US 12,354,027 B2
Method and system for an intelligent artificial agent
Mark Bishop Ring, Anaheim, CA (US); Satinder Baveja, Ann Arbor, MI (US); Peter Stone, Austin, TX (US); James MacGlashan, Riverside, RI (US); Samuel Barrett, Somerville, MA (US); Roberto Capobianco, Itri (IT); Varun Kompella, Aachen (DE); Kaushik Subramanian, Richmond, CA (US); and Peter Wurman, Acton, MA (US)
Assigned to SONY GROUP CORPORATION, Tokyo (JP)
Filed by Sony Corporation, Tokyo (JP); and Sony Corporation of America, New York, NY (US)
Filed on Apr. 3, 2018, as Appl. No. 15/943,947.

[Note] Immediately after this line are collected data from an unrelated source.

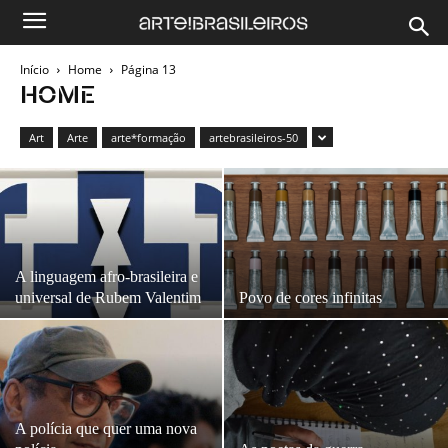
Início
Home
Página 13
HOME
Art
Arte
arte*formação
artebrasileiros-50
A linguagem afro-brasileira e
universal de Rubem Valentim
Povo de cores infinitas
A polícia que quer uma nova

Prior Publication US 2019/0303776 A1, Oct. 3, 2019
Int. Cl. G06N 20/00 (2019.01); G06N 5/043 (2023.01)
CPC G06N 5/043 (2013.01) [G06N 20/00 (2019.01)] 16 Claims
OG exemplary drawing
 
1. A method for training an artificial intelligent agent to recognize a goal configuration, comprising:
placing the agent in the goal configuration and identifying a resulting state as a positive example;
providing negative examples to the agent that demonstrate the agent in a state failing to achieve the goal configuration;
extracting key state features when the agent is in the goal configuration, the key state features including at least one of a room feature, object positioning, ambient lighting, and ambient sounds;
determining what feature categories are important in the goal configuration during receipt of positive examples to the agent;
learning and recognizing, by the agent, the goal configuration based on the extracted key state features and the determined important feature categories;
creating policies, by the agent, based on the learned goal configuration;
converting state features into a distance function to determine how far the agent is from the goal configuration;
using goal detection as a final reward; and
using a goal distance as an intermediate reward.